Step 2: Loading the Dataset


  dataset = pd.read_csv('datasets/50_Startups.csv')  # Replace with your dataset path
  X = dataset.iloc[:, :-1].values  # Independent variables (everything except the last column)
  y = dataset.iloc[:, -1].values   # Dependent variable (last column - profit)

Explanation:

  • We use pd.read_csv() to load the dataset from a CSV file.
  • X contains the independent variables (all columns except the last).
  • y contains the dependent variable (the last column, which is the profit).

Step 3: Handling Categorical Data


  from sklearn.compose import ColumnTransformer
  from sklearn.preprocessing import OneHotEncoder

  ct = ColumnTransformer([("State", OneHotEncoder(), [3])], remainder='passthrough')
  X = ct.fit_transform(X)
  X = X[:, 1:]  # Avoid dummy variable trap

Explanation:

  • The State column is a categorical variable, and machine learning models require numerical input.
  • We use OneHotEncoder to convert the State column into numerical values (one-hot encoding).
  • ColumnTransformer applies the transformation only to the State column.
  • We remove one dummy variable to avoid the dummy variable trap, which can lead to multicollinearity.

Step 4: Splitting the Dataset


  X_train, X_test, y_train, y_test = train_test_split(X, y, test_size=0.2, random_state=0)

Explanation:

  • We split the dataset into training and test sets using train_test_split.
  • test_size=0.2 means 20% of the data is used for testing, and 80% for training.
  • random_state=0 ensures reproducibility of the split.

Step 5: Fitting the Model


  regressor = LinearRegression()
  regressor.fit(X_train, y_train)

Explanation:

  • We create an instance of the LinearRegression class, called regressor.
  • regressor.fit(X_train, y_train) trains the model by fitting the independent and dependent variables in the training data.
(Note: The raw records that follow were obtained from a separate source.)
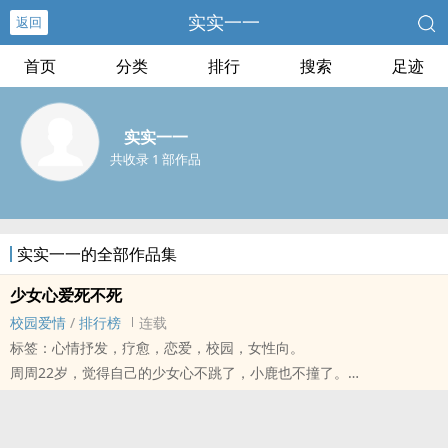
实实一一
返回
首页
分类
排行
搜索
足迹
实实一一
共收录 1 部作品
实实一一的全部作品集
少女心爱死不死
校园爱情
/
排行榜
连载
标签：心情抒发，疗愈，恋爱，校园，女性向。
周周22岁，觉得自己的少女心不跳了，小鹿也不撞了。
(是一个只有五章的小短篇，适合一口气看完，全文清水！耶！）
Step 6: Predicting Results


  y_pred = regressor.predict(X_test)

Explanation:

  • We use regressor.predict(X_test) to predict the dependent variable (profit) for the test data.
  • The predictions are stored in y_pred, which we can compare to actual test values for evaluation.

Step 7: Evaluating Model Performance


  mse = mean_squared_error(y_test, y_pred)
  r2 = r2_score(y_test, y_pred)
  print(f'Mean Squared Error: {mse}')
  print(f'R-squared: {r2}')

Explanation:

  • mean_squared_error calculates the average squared differences between actual and predicted values, providing an estimate of how well the model performs (lower is better).
  • r2_score measures the proportion of variance in the dependent variable that can be predicted by the independent variables (values closer to 1 are better).

Conclusion:

Multiple Linear Regression is a powerful method for analyzing the relationship between multiple variables and a target variable. With proper preprocessing, splitting, and evaluation, you can use this technique to build effective predictive models. Understanding the metrics like Mean Squared Error and R-squared helps evaluate the model's performance and reliability.